--- Supplied data Enclosed Below ---
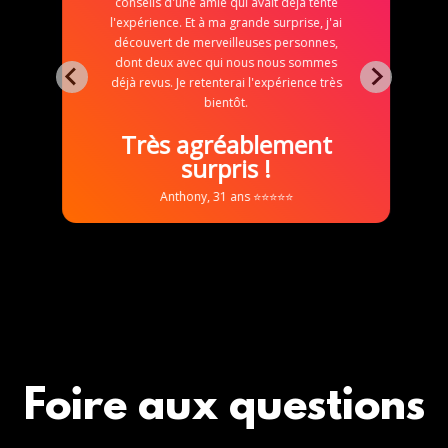
conseils d'une amie qui avait déjà tenté
l'expérience. Et à ma grande surprise, j'ai
découvert de merveilleuses personnes,
dont deux avec qui nous nous sommes
déjà revus. Je retenterai l'expérience très
bientôt.
Très agréablement
surpris !
Anthony, 31 ans ⭐⭐⭐⭐⭐
Foire aux questions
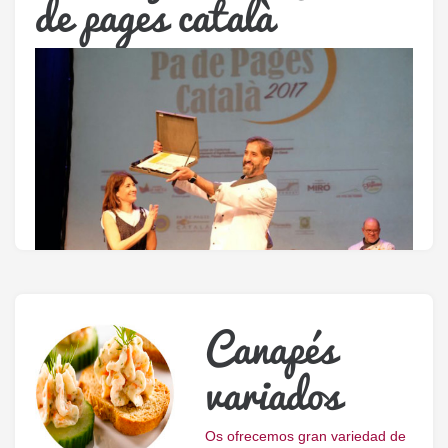
de pages català
Canapés
variados
Os ofrecemos gran variedad de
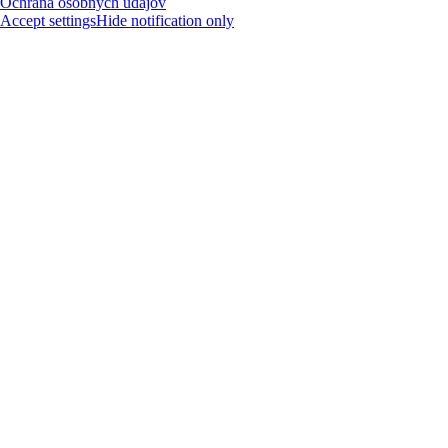
Ochrana osobných údajov
Accept settings
Hide notification only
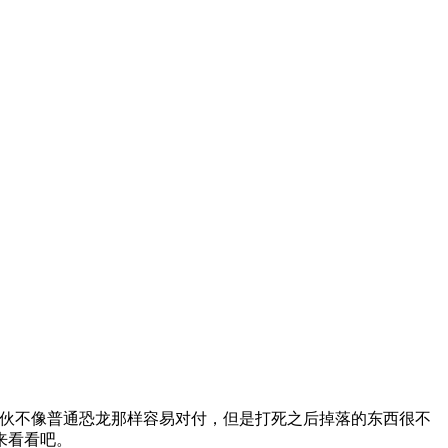
伙不像普通恐龙那样容易对付，但是打死之后掉落的东西很不
来看看吧。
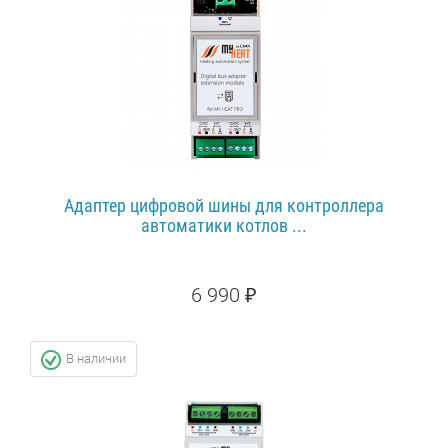
Адаптер цифровой шины для контроллера
автоматики котлов ...
6 990 ₽
ПОДРОБНЕЕ...
В наличии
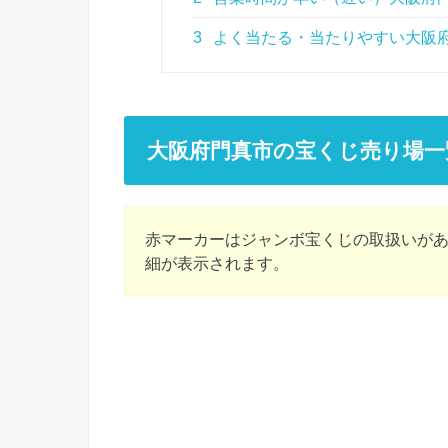
3
よく当たる・当たりやすい大阪
大阪府門真市の宝くじ売り場一
赤マーカーはジャンボ宝くじの取扱いが
細が表示されます。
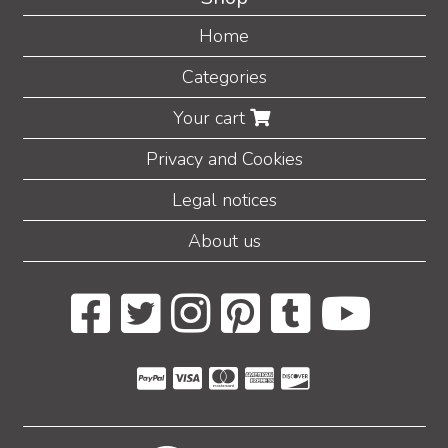
Home
Categories
Your cart
Privacy and Cookies
Legal notices
About us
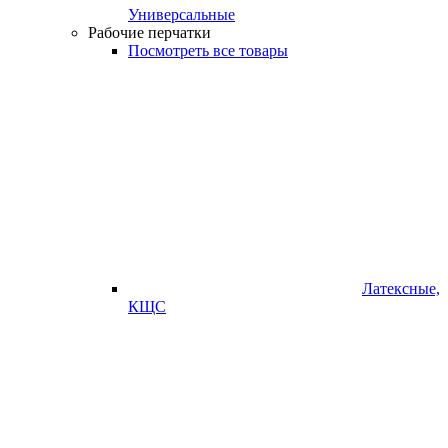
Универсальные
Рабочие перчатки
Посмотреть все товары
Латексные,
КЩС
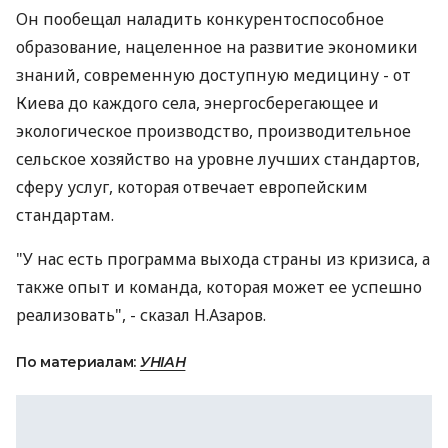
Он пообещал наладить конкурентоспособное
образование, нацеленное на развитие экономики
знаний, современную доступную медицину - от
Киева до каждого села, энергосберегающее и
экологическое производство, производительное
сельское хозяйство на уровне лучших стандартов,
сферу услуг, которая отвечает европейским
стандартам.
"У нас есть программа выхода страны из кризиса, а
также опыт и команда, которая может ее успешно
реализовать", - сказал Н.Азаров.
По материалам:
УНІАН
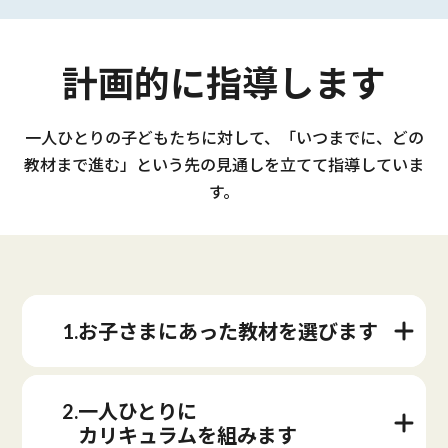
計画的に指導します
一人ひとりの子どもたちに対して、「いつまでに、どの
教材まで進む」という先の見通しを立てて指導していま
す。
1.お子さまにあった教材を選びます
2.一人ひとりに
カリキュラムを組みます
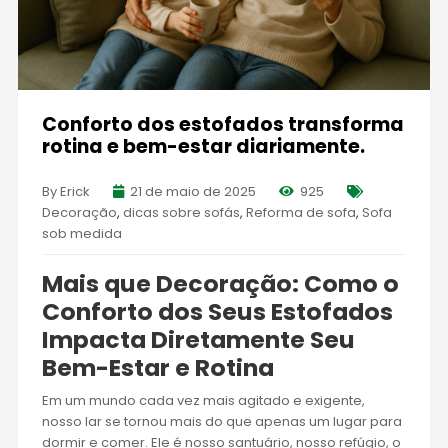
Conforto dos estofados transforma
rotina e bem-estar diariamente.
By Erick
21 de maio de 2025
925
Decoração
,
dicas sobre sofás
,
Reforma de sofa
,
Sofa
sob medida
Mais que Decoração: Como o
Conforto dos Seus Estofados
Impacta Diretamente Seu
Bem-Estar e Rotina
Em um mundo cada vez mais agitado e exigente,
nosso lar se tornou mais do que apenas um lugar para
dormir e comer. Ele é nosso santuário, nosso refúgio, o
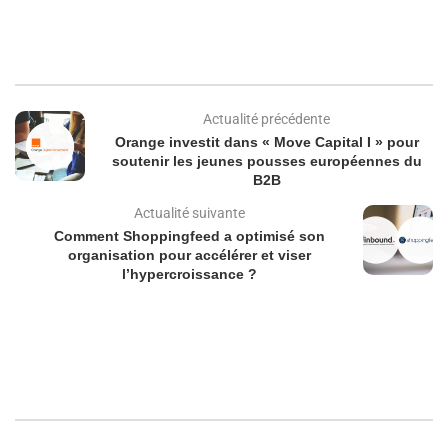
Actualité précédente
Orange investit dans « Move Capital I » pour
soutenir les jeunes pousses européennes du
B2B
Actualité suivante
Comment Shoppingfeed a optimisé son
organisation pour accélérer et viser
l’hypercroissance ?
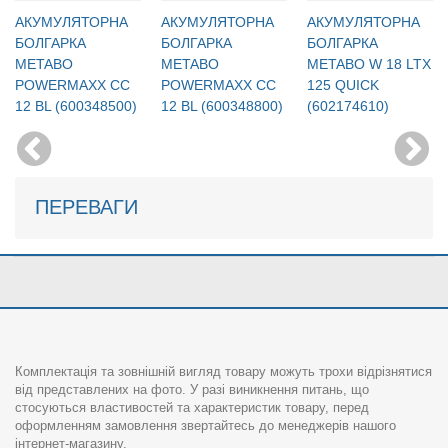
АКУМУЛЯТОРНА
АКУМУЛЯТОРНА
АКУМУЛЯТОРНА
БОЛГАРКА
БОЛГАРКА
БОЛГАРКА
METABO
METABO
METABO W 18 LTX
POWERMAXX CC
POWERMAXX CC
125 QUICK
12 BL (600348500)
12 BL (600348800)
(602174610)
ПЕРЕВАГИ
Комплектація та зовнішній вигляд товару можуть трохи відрізнятися
від представлених на фото. У разі виникнення питань, що
стосуються властивостей та характеристик товару, перед
оформленням замовлення звертайтесь до менеджерів нашого
інтернет-магазину.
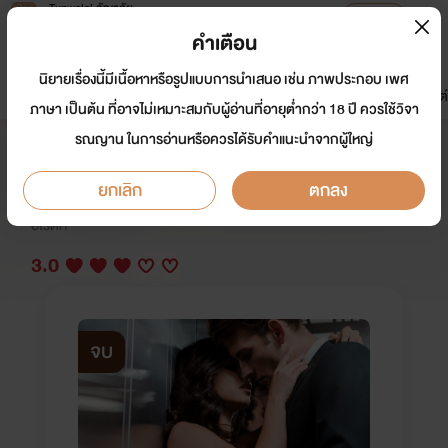
Tunwalai ธัญวลัย
เปิดแอป
เพื่อประสบการณ์ที่ดีกว่าบนมือถือ
คำเตือน
เข้าสู่ระบบ
นิยายเรื่องนี้มีเนื้อหาหรือรูปแบบการนำเสนอ เช่น ภาพประกอบ เพศ
มาใหม่
หน้าแรก
นิยาย
อีบุ๊ก
การ์ตูน
ดรีมแชท
ธัญลิสต์
ภาษา เป็นต้น ที่อาจไม่เหมาะสมกับผู้อ่านที่อายุต่ำกว่า 18 ปี ควรใช้วิจา
รณญาน ในการอ่านหรือควรได้รับคำแนะนำจากผู้ใหญ่
ดาวยั่ว มาเฟียเถื่อน ( My sexy girl )
ยกเลิก
ตกลง
นักเขียน:
พริ้มพราว
อีโรติก
3.0
จบ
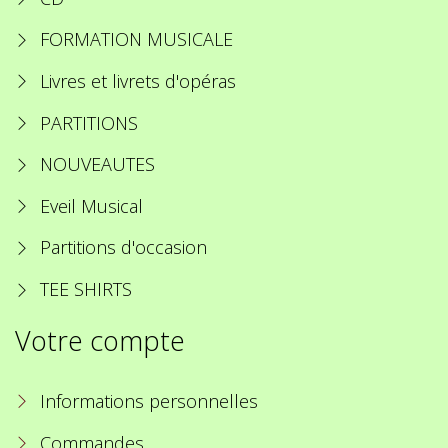
FORMATION MUSICALE
Livres et livrets d'opéras
PARTITIONS
NOUVEAUTES
Eveil Musical
Partitions d'occasion
TEE SHIRTS
Votre compte
Informations personnelles
Commandes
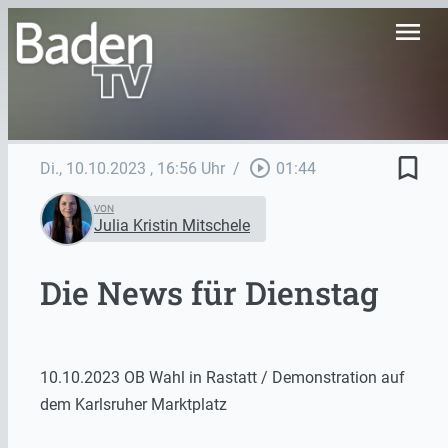
menu
bookmark_border
play_circle_outline
Di., 10.10.2023
, 16:56 Uhr
/
01:44
VON
Julia Kristin Mitschele
Die News für Dienstag
10.10.2023 OB Wahl in Rastatt / Demonstration auf
dem Karlsruher Marktplatz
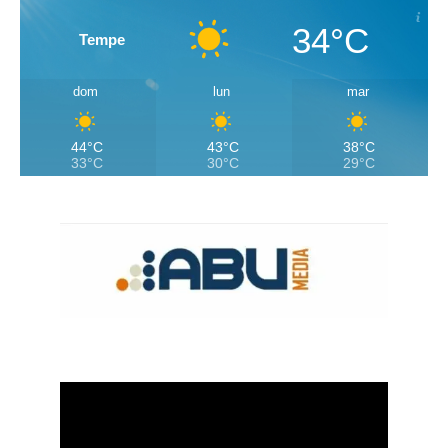
34°C
Tempe
dom
lun
mar
44°C
43°C
38°C
33°C
30°C
29°C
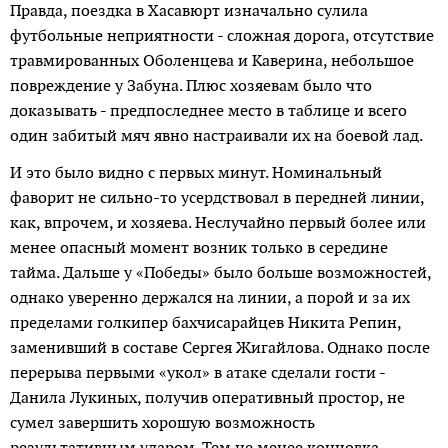
Правда, поездка в Хасавюрт изначально сулила
футбольные неприятности - сложная дорога, отсутствие
травмированных Оболенцева и Каверина, небольшое
повреждение у Забуна. Плюс хозяевам было что
доказывать - предпоследнее место в таблице и всего
один забитый мяч явно настраивали их на боевой лад.
И это было видно с первых минут. Номинальный
фаворит не сильно-то усердствовал в передней линии,
как, впрочем, и хозяева. Неслучайно первый более или
менее опасный момент возник только в середине
тайма. Дальше у «Победы» было больше возможностей,
однако уверенно держался на линии, а порой и за их
пределами голкипер бахчисарайцев Никита Репин,
заменивший в составе Сергея Жигайлова. Однако после
перерыва первыми «укол» в атаке сделали гости -
Данила Лукиных, получив оперативный простор, не
сумел завершить хорошую возможность
результативным ударом. Тем не менее концовка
--- End of Enclosed Supplied data ---
▶ [Activity]:
Copy each line of the data above that holds "expérience".

▶ [Result below]:
l'expérience. Et à ma grande surprise, j'ai
déjà revus. Je retenterai l'expérience très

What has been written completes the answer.